→ **EXERCISE DETAILS**
With the pictures removed, the data below must be transcribed in full and exactly.

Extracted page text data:
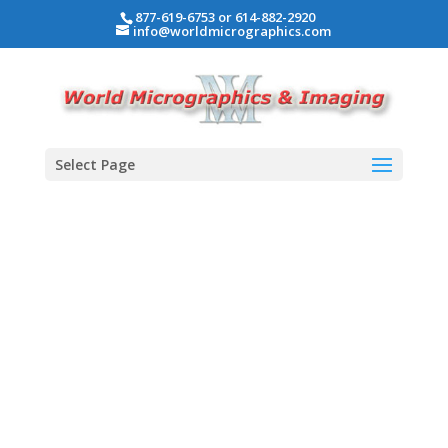
877-619-6753 or 614-882-2920
info@worldmicrographics.com
Select Page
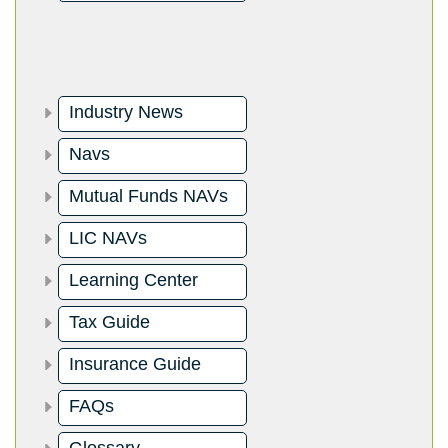
Industry News
Navs
Mutual Funds NAVs
LIC NAVs
Learning Center
Tax Guide
Insurance Guide
FAQs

→ **ANSWER SPACE**
877-619-6753 or 614-882-2920
info@worldmicrographics.com
Select Page
Industry News
Navs
Mutual Funds NAVs
LIC NAVs
Learning Center
Tax Guide
Insurance Guide
FAQs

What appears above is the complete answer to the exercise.